TOKYO, Nov 26 (Reuters) - Japanese shares closed at a more
than 29-and-a-half-year high on Thursday, as tech shares tracked
overnight advances on the U.S. Nasdaq, but worries over latest
coronavirus restrictions at home hindering economic recovery
capped gains.
The Nikkei share average ended up 0.91% at
26,537.31, its highest closing level since April 1991. There
were 101 advancers on the index against 118 decliners.
The broader Topix added 0.6% to 1,778.25.

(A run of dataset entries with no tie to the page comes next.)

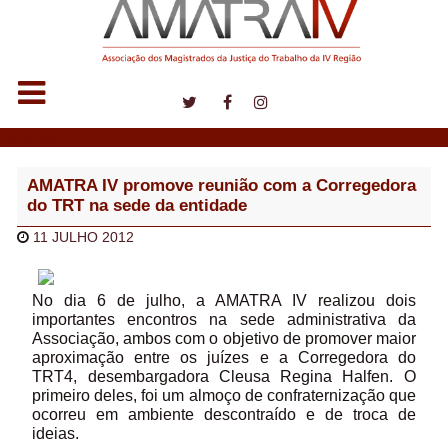
Notícias
AMATRA IV promove reunião com a Corregedora
do TRT na sede da entidade
11 JULHO 2012
No dia 6 de julho, a AMATRA IV realizou dois
importantes encontros na sede administrativa da
Associação, ambos com o objetivo de promover maior
aproximação entre os juízes e a Corregedora do
TRT4, desembargadora Cleusa Regina Halfen. O
primeiro deles, foi um almoço de confraternização que
ocorreu em ambiente descontraído e de troca de
ideias.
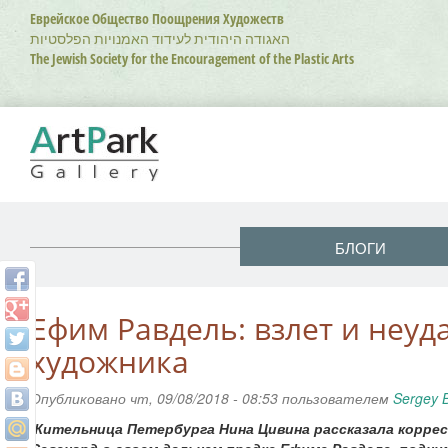
Перейти
Еврейское Общество Поощрения Художеств
к
האגודה היהודית לעידוד האמנויות הפלסטיות
основному
The Jewish Society for the Encouragement of the Plastic Arts
содержанию
БЛОГИ
Ефим Равдель: взлет и неуд
художника
Опубликовано чт, 09/08/2018 - 08:53 пользователем
Sergey 
Жительница Петербурга Нина Цивина рассказала корре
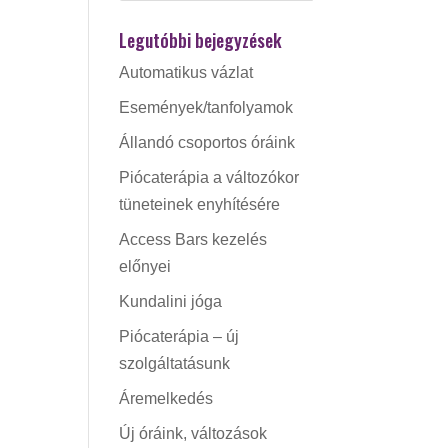
Legutóbbi bejegyzések
Automatikus vázlat
Események/tanfolyamok
Állandó csoportos óráink
Piócaterápia a változókor
tüneteinek enyhítésére
Access Bars kezelés
előnyei
Kundalini jóga
Piócaterápia – új
szolgáltatásunk
Áremelkedés
Új óráink, változások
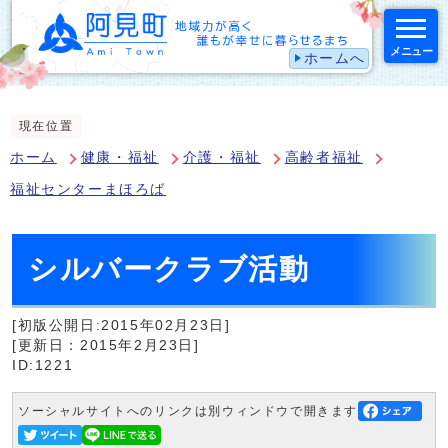
メニュー
ホームへ
スマートフォン表示用の情報をスキップ
現在位置
ホーム
健康・福祉
介護・福祉
高齢者福祉
福祉センターまほろば
シルバークラブ活動
[初版公開日:2015年02月23日]
[更新日：2015年2月23日]
ID:1221
ソーシャルサイトへのリンクは別ウィンドウで開きます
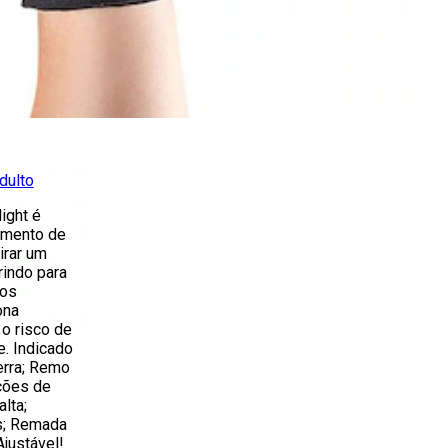
dulto
ight é
tamento de
irar um
rindo para
dos
ona
o risco de
e. Indicado
erra; Remo
ções de
lta;
s; Remada
Ajustável!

Telecommunications, precision instruments
and electric appliances were among the top
sectoral performers on the main bourse, up between 1.51% and
1.79%.
The market opened on a weak note, but quickly reversed
course as tech-related shares advanced and investors snapped up
bargains, supported by the tech-heavy Nasdaq closing 0.47%
higher overnight.
Sentiment was also supported by other Asian peers and e-mini
futures, which was last up 0.26%, a market participant
said.
Video games developer Nintendo was among top 30
core Topix gainers, rising 4.6%.
Other tech shares followed suit, with heavyweight SoftBank
Group Corp and Tokyo Electron climbing 3.2%
and 3.3%, respectively.
As part of Japan's latest measures to rein in its highest
surge in COVID-19 infections yet, Tokyo on Wednesday urged
restaurants and bars to shorten their operating hours until
mid-December and residents to stay indoors as much as possible.

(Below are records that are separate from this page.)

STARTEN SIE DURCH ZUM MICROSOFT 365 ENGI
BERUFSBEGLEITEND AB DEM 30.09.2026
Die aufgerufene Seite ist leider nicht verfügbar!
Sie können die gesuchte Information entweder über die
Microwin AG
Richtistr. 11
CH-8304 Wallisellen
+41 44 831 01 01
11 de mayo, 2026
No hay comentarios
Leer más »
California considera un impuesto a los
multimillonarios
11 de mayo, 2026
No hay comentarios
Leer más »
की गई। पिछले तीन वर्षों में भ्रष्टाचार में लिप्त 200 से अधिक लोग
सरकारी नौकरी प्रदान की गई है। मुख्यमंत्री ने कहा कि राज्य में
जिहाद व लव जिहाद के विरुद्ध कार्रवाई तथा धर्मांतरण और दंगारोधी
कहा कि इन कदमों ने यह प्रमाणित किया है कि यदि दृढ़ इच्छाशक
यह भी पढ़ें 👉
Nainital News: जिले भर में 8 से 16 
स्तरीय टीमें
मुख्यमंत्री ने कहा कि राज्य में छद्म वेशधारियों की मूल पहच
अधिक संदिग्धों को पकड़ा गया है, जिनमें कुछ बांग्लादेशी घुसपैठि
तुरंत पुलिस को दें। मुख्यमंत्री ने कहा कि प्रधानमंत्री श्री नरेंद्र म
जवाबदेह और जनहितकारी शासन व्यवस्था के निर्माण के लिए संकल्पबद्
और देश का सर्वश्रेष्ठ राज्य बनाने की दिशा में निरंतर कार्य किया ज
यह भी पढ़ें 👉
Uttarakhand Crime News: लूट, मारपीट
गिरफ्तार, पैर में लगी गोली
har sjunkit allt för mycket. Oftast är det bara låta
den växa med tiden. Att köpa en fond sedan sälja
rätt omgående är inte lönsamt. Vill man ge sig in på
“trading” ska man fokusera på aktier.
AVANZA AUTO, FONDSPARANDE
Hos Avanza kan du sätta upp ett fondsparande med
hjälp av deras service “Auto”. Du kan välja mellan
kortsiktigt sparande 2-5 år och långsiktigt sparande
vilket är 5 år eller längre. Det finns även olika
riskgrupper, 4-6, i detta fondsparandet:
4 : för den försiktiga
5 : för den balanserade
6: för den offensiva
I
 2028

Economy Minister Yasutoshi Nishimura said medical resources
in parts of Japan are becoming strained and the next three weeks
would be critical to stopping the spread of infections.
The largest percentage gainers in the index were online game
publisher Nexon up 7.55%, followed by Olympus Corp
gaining 4.89% and internet firm Z Holdings Corp
rising 4.40%.
Sharp Corp jumped 3.69% after Bloomberg News
reported Nintendo has added the company as an assembler of its
popular Switch game console.
Elsewhere, the Mothers Index of startup firm shares
ended 0.39% higher, having dropped 2.1% in the previous session.